#### REQUIRED ACTION
Print each record below precisely, with every picture left out of the copy.

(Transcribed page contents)

··········

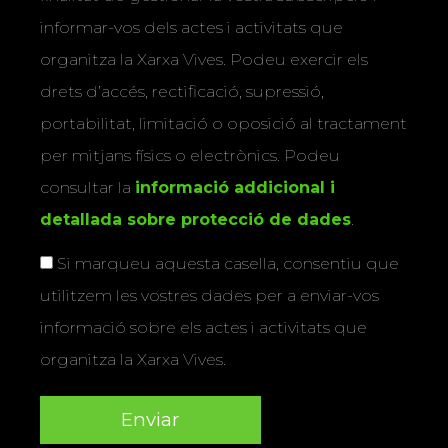
informar-vos dels actes i activitats que
organitza la Xarxa Vives. Podeu exercir els
drets d’accés, rectificació, supressió,
portabilitat, limitació o oposició al tractament
per mitjans físics o electrònics. Podeu
consultar la
informació addicional i
detallada sobre protecció de dades
.
Si marqueu aquesta casella, consentiu que
utilitzem les vostres dades per a enviar-vos
informació sobre els actes i activitats que
organitza la Xarxa Vives.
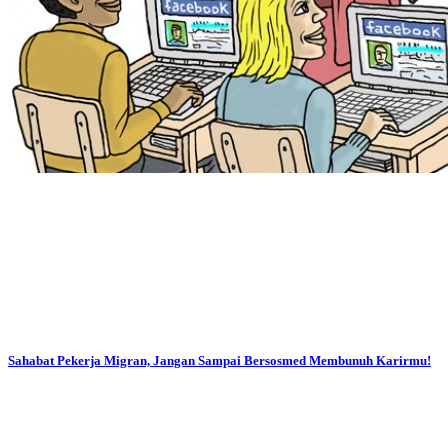
Sahabat Pekerja Migran, Jangan Sampai Bersosmed Membunuh Karirmu!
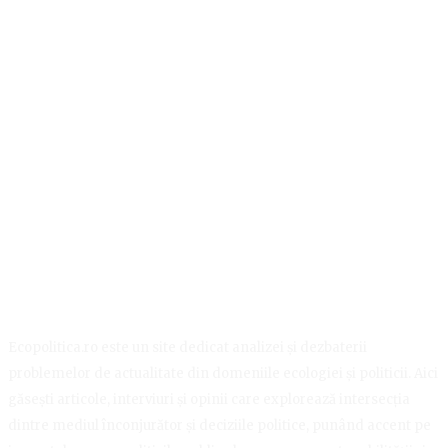
Ecopolitica.ro este un site dedicat analizei și dezbaterii
problemelor de actualitate din domeniile ecologiei și politicii. Aici
găsești articole, interviuri și opinii care explorează intersecția
dintre mediul înconjurător și deciziile politice, punând accent pe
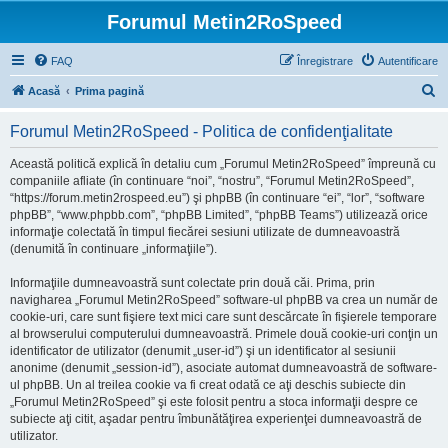
Forumul Metin2RoSpeed
FAQ
Înregistrare
Autentificare
C
Acasă
Prima pagină
ă
Forumul Metin2RoSpeed - Politica de confidenţialitate
u
t
Această politică explică în detaliu cum „Forumul Metin2RoSpeed” împreună cu
companiile afliate (în continuare “noi”, “nostru”, “Forumul Metin2RoSpeed”,
a
“https://forum.metin2rospeed.eu”) şi phpBB (în continuare “ei”, “lor”, “software
r
phpBB”, “www.phpbb.com”, “phpBB Limited”, “phpBB Teams”) utilizează orice
informaţie colectată în timpul fiecărei sesiuni utilizate de dumneavoastră
e
(denumită în continuare „informaţiile”).
Informaţiile dumneavoastră sunt colectate prin două căi. Prima, prin
navigharea „Forumul Metin2RoSpeed” software-ul phpBB va crea un număr de
cookie-uri, care sunt fişiere text mici care sunt descărcate în fişierele temporare
al browserului computerului dumneavoastră. Primele două cookie-uri conţin un
identificator de utilizator (denumit „user-id”) şi un identificator al sesiunii
anonime (denumit „session-id”), asociate automat dumneavoastră de software-
ul phpBB. Un al treilea cookie va fi creat odată ce aţi deschis subiecte din
„Forumul Metin2RoSpeed” şi este folosit pentru a stoca informaţii despre ce
subiecte aţi citit, aşadar pentru îmbunătăţirea experienţei dumneavoastră de
utilizator.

··········

#### REPLY
informar-vos dels actes i activitats que
organitza la Xarxa Vives. Podeu exercir els
drets d’accés, rectificació, supressió,
portabilitat, limitació o oposició al tractament
per mitjans físics o electrònics. Podeu
consultar la
informació addicional i
detallada sobre protecció de dades
.
Si marqueu aquesta casella, consentiu que
utilitzem les vostres dades per a enviar-vos
informació sobre els actes i activitats que
organitza la Xarxa Vives.
Sahabat Pekerja Migran, Jangan Sampai Bersosmed Membunuh Karirmu!
Ecopolitica.ro este un site dedicat analizei și dezbaterii
problemelor de actualitate din domeniile ecologiei și politicii. Aici
găsești articole, interviuri și opinii care explorează intersecția
dintre mediul înconjurător și deciziile politice, punând accent pe
Forumul Metin2RoSpeed
FAQ
Înregistrare
Autentificare
C
Acasă
Prima pagină
ă
Forumul Metin2RoSpeed - Politica de confidenţialitate
u
t
Această politică explică în detaliu cum „Forumul Metin2RoSpeed” împreună cu
companiile afliate (în continuare “noi”, “nostru”, “Forumul Metin2RoSpeed”,
a
“https://forum.metin2rospeed.eu”) şi phpBB (în continuare “ei”, “lor”, “software
r
phpBB”, “www.phpbb.com”, “phpBB Limited”, “phpBB Teams”) utilizează orice
informaţie colectată în timpul fiecărei sesiuni utilizate de dumneavoastră
e
(denumită în continuare „informaţiile”).
Informaţiile dumneavoastră sunt colectate prin două căi. Prima, prin
navigharea „Forumul Metin2RoSpeed” software-ul phpBB va crea un număr de
cookie-uri, care sunt fişiere text mici care sunt descărcate în fişierele temporare
al browserului computerului dumneavoastră. Primele două cookie-uri conţin un
identificator de utilizator (denumit „user-id”) şi un identificator al sesiunii
anonime (denumit „session-id”), asociate automat dumneavoastră de software-
ul phpBB. Un al treilea cookie va fi creat odată ce aţi deschis subiecte din
„Forumul Metin2RoSpeed” şi este folosit pentru a stoca informaţii despre ce
subiecte aţi citit, aşadar pentru îmbunătăţirea experienţei dumneavoastră de
utilizator.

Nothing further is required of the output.